Gilles Deleuze parlava del regime di visibilità come il risultato dei giochi di luce e di ombra di un’epoca. E tutta la grande tradizione critica, a partire da Marx, ci ha allenato a vedere lo spessore di opacità che c’è dietro la visibilità della forma merce. Hannah Arendt è stata una grande maestra non solo per il contenuto del suo pensiero, ma anche per il modo in cui lei concepiva il pensare. Pensare il presente comporta una continua messa a rischio di sé.
Per quanto riguarda noi, siamo abituati a frequentare una sinistra che si sente orfana dei grandi intellettuali di riferimento. E’ sbagliato. Non ci sono più quegli intellettuali “organici” che ricevevano la linea dall’alto e la restituivano in termini culturali... Ma che non ci siano è solo un bene. Come ogni epoca di grande crisi, questa è un’epoca di grande pensiero: sulla globalizzazione, sul soggetto, sulla libertà…Non manchiamo di intellettuali, ma di di politici capaci di fare tesoro di questa enorme produzione di idee.
Si dice che lei abbia un carattere difficile…
Beh, c’è una vasta letteratura sulla storia del lavoro femminile che dimostra che l’argomento del cattivo carattere è stato sempre usato contro le donne. Io sorrido molto di questo. Non so cosa sia un carattere facile…Comunque chiunque sa che talvolta certe asprezze caratteriali sono anche sintomi di fragilità, e io rivendico le mie fragilità.
Leggendo i suoi scritti, ho la sensazione che in lei passi una certa consapevolezza della sua femminilità, che lei si senta a casa nel suo corpo.
Mi fa piacere darle questa sensazione, arrivarci è stato frutto di un lungo percorso…. La scissione fra corpo e linguaggio fa parte della tradizione occidentale. Per molte donne è una scissione sofferente, la maggior parte degli uomini la risolve con una rotondità del linguaggio che non corrisponde a un’esperienza emotiva e quindi mente…Mettere in rapporto corpo e linguaggio significa accedere non dico alla verità ma almeno alla propria, piccola verità.
E’ possibile individuare sintomi di una scrittura femminile differenti da una scrittura di segno maschile?

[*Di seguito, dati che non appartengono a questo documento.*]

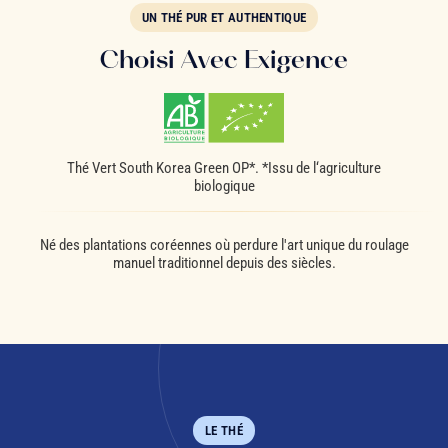
UN THÉ PUR ET AUTHENTIQUE
Choisi Avec Exigence
Thé Vert South Korea Green OP*. *Issu de l‘agriculture
biologique
Né des plantations coréennes où perdure l'art unique du roulage
manuel traditionnel depuis des siècles.
LE THÉ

Ci sono dei sintomi di un pensiero staccato dalla realtà anche del soggetto che lo esprime e che è un pensiero ben truccato di logica, di consequenzialità: lo chiamo “maschile” perché storicamente esprime la forma di razionalità del sesso dominante, ma questo non significa che non ci siano molte donne che aderiscano a questo modo d’essere, né che vi aderiscano tutti gli uomini. Storicamente, noi siamo state considerate come corpo un oggetto e come pensiero un non soggetto…emergere come soggetto pensante ha significato anche combattere questa scissione, ritrovare il corpo come corpo non alienato nel desiderio dell’altro. Io penso che il femminismo non sia altro che una presa di parola a partire da sé, e in quel partire da sé c’è in primo luogo un certo “sentire il corpo”.